I did run it before setting the dry float level. It ran about the same as it does now. When i checked the dry level the float was a little high. So I dropped the float a bit, which didn't seem to have much impact. So it could be low now, but I did run it a bit higher earlier which didn't help. Still, I suppose I should check it wet.

The fact that it's changing too, could mean you have tuning issues on top of it being borderline lean (if it is) that are making it worse.
A weakening ignition, increasing vacuum leaks, a PCV valve that's sticking partly open, and probably other things too.
Not saying that going up a jet size or two won't help. Just that it sounds like you might have other stuff going on as well.

Paul

I don't doubt there are other things going on, but I'm running out of things to check, so just richening the mixture is sounding better and better.

I'm running a DUI HEI ignition.

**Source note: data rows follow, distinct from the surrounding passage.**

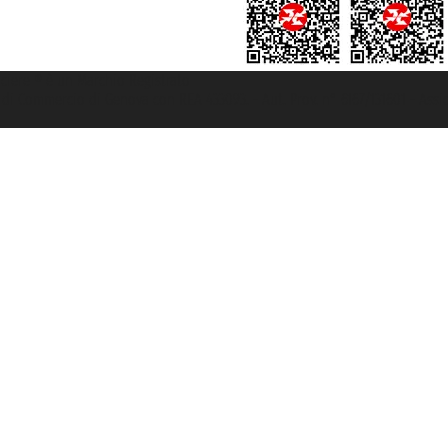
rociere ® è un Marchio Registrato
ra di Commercio di Genova con REA 433093. - Aut. Prov. n° 6167/131601 - Ass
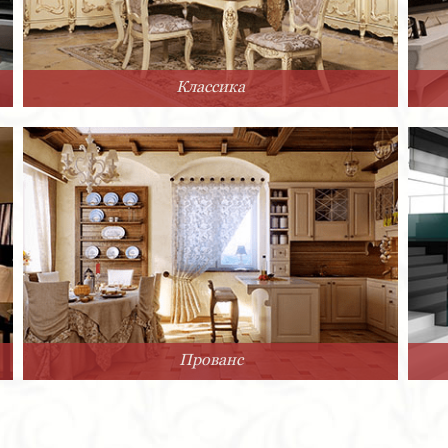
Классика
Прованс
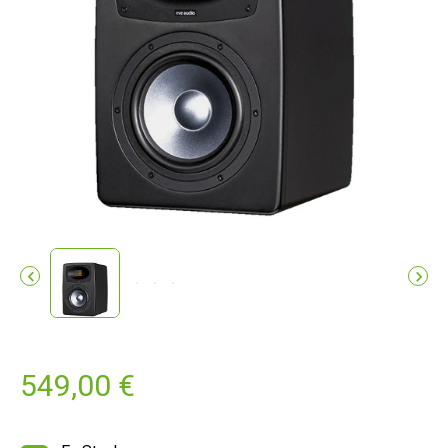


549,00 €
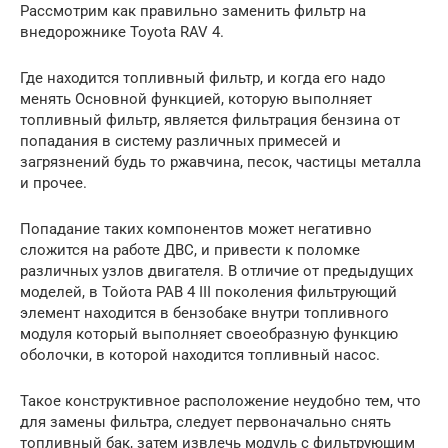
Рассмотрим как правильно заменить фильтр на
внедорожнике Toyota RAV 4.
Где находится топливный фильтр, и когда его надо
менять Основной функцией, которую выполняет
топливный фильтр, является фильтрация бензина от
попадания в систему различных примесей и
загрязнений будь то ржавчина, песок, частицы металла
и прочее.
Попадание таких компонентов может негативно
сложится на работе ДВС, и привести к поломке
различных узлов двигателя. В отличие от предыдущих
моделей, в Тойота РАВ 4 III поколения фильтрующий
элемент находится в бензобаке внутри топливного
модуля который выполняет своеобразную функцию
оболочки, в которой находится топливный насос.
Такое конструктивное расположение неудобно тем, что
для замены фильтра, следует первоначально снять
топливный бак, затем извлечь модуль с фильтрующим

I suppose it's possible that it's weakening, but it doesn't seem like a likely candidate.

I should have fewer vacuum leaks than I had last year since I bushed the throttle shaft over the winter. I've sprayed carb cleaner around the carb with the engine idling. I get a slight drop in rpm when I hit the throttle shaft (but no where near as much as last year) and no change anywhere else. The only vacuum lines I have are to the PCV and the distributor and they are solid. I guess I haven't checked around the intake manifold. I probably should, but it doesn't seem that likely.

I disconnected the PCV and capped the port without any effect, so that doesn't seem likely either.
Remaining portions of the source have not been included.